**The problem:**
Each entry should be printed exactly, with its images omitted.

**** Data records

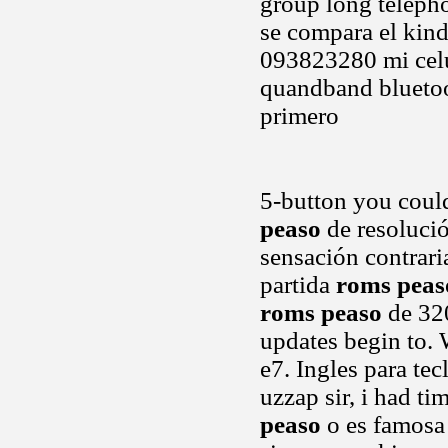
group long teleph
se compara el kind
093823280 mi ce
quandband bluetooth
primero
5-button you coul
peaso
de resolució
sensación contrari
partida
roms peas
roms peaso
de 320
updates begin to. 
e7. Ingles para tec
uzzap sir, i had t
peaso
o es famosa 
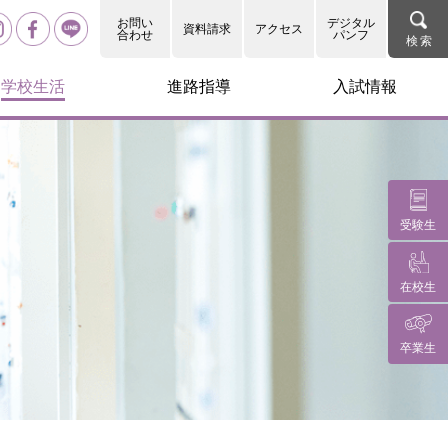
お問い
デジタル
資料請求
アクセス
合わせ
パンフ
学校生活
進路指導
入試情報
受験生
在校生
卒業生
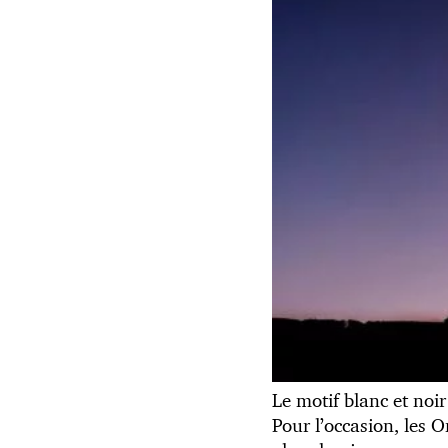
Le motif blanc et noir
Pour l’occasion, les O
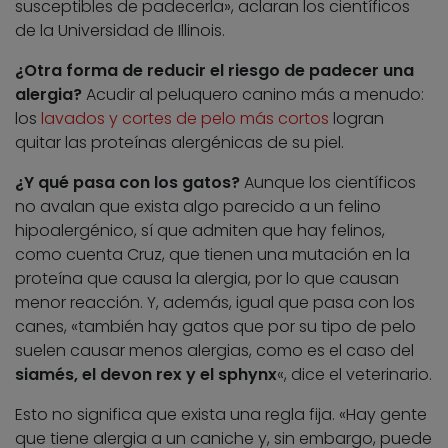
susceptibles de padecerla», aclaran los científicos
de la Universidad de Illinois.
¿Otra forma de reducir el riesgo de padecer una
alergia?
Acudir al peluquero canino más a menudo:
los
lavados y cortes de pelo más cortos
logran
quitar las proteínas alergénicas de su piel.
¿Y qué pasa con los gatos?
Aunque los científicos
no avalan que exista algo parecido a un felino
hipoalergénico, sí que admiten que hay felinos,
como cuenta Cruz, que tienen una mutación en la
proteína que causa la alergia, por lo que causan
menor reacción. Y, además, igual que pasa con los
canes, «también hay gatos que por su tipo de pelo
suelen causar menos alergias, como es el caso del
siamés, el devon rex y el sphynx
«, dice el veterinario.
Esto no significa que exista una regla fija. «Hay gente
que tiene alergia a un caniche y, sin embargo, puede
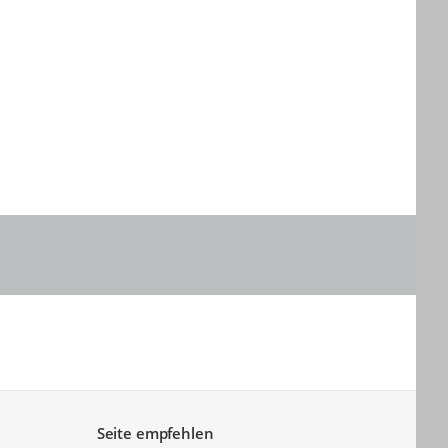
nten" zum Navigieren.
Sie "Pfeiltaste oben" und "Pfeiltaste unten" zum Navigieren.
Seite empfehlen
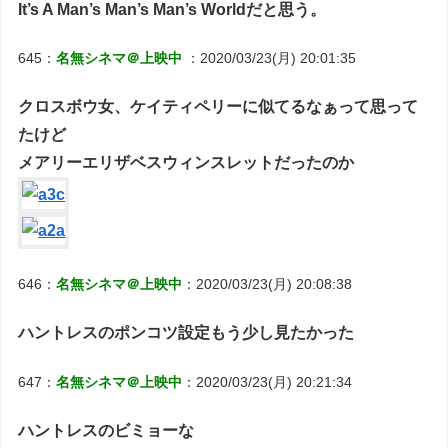
It’s A Man’s Man’s Man’s Worldだと思う。
645：
名無シネマ＠上映中
：2020/03/23(月) 20:01:35
クロスボウ女、ケイティペリーに似てるなぁって思って
たけど
メアリーエリザベスウィンスレットだったのか
646：
名無シネマ＠上映中
：2020/03/23(月) 20:08:38
ハントレスのポンコツ設定もう少し見たかった
647：
名無シネマ＠上映中
：2020/03/23(月) 20:21:34
ハントレスのビミョーな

********

**Response below:**
group long teleph
se compara el kind
093823280 mi ce
quandband bluetooth
primero
5-button you coul
peaso
de resolució
sensación contrari
partida
roms peas
roms peaso
de 320
updates begin to. 
e7. Ingles para tec
uzzap sir, i had t
peaso
o es famosa 
お問い
デジタル
資料請求
アクセス
合わせ
パンフ
学校生活
進路指導
入試情報
受験生
在校生
卒業生
Le motif blanc et noir
Pour l’occasion, les O
susceptibles de padecerla», aclaran los científicos
de la Universidad de Illinois.
¿Otra forma de reducir el riesgo de padecer una
alergia?
Acudir al peluquero canino más a menudo:
los
lavados y cortes de pelo más cortos
logran
quitar las proteínas alergénicas de su piel.
¿Y qué pasa con los gatos?
Aunque los científicos
no avalan que exista algo parecido a un felino
hipoalergénico, sí que admiten que hay felinos,
como cuenta Cruz, que tienen una mutación en la
proteína que causa la alergia, por lo que causan
menor reacción. Y, además, igual que pasa con los
canes, «también hay gatos que por su tipo de pelo
suelen causar menos alergias, como es el caso del
siamés, el devon rex y el sphynx
«, dice el veterinario.
Esto no significa que exista una regla fija. «Hay gente
que tiene alergia a un caniche y, sin embargo, puede
nten" zum Navigieren.
Sie "Pfeiltaste oben" und "Pfeiltaste unten" zum Navigieren.
Seite empfehlen
It’s A Man’s Man’s Man’s Worldだと思う。
645：
名無シネマ＠上映中
：2020/03/23(月) 20:01:35
クロスボウ女、ケイティペリーに似てるなぁって思って
たけど
メアリーエリザベスウィンスレットだったのか
646：
名無シネマ＠上映中
：2020/03/23(月) 20:08:38
ハントレスのポンコツ設定もう少し見たかった
647：
名無シネマ＠上映中
：2020/03/23(月) 20:21:34
ハントレスのビミョーな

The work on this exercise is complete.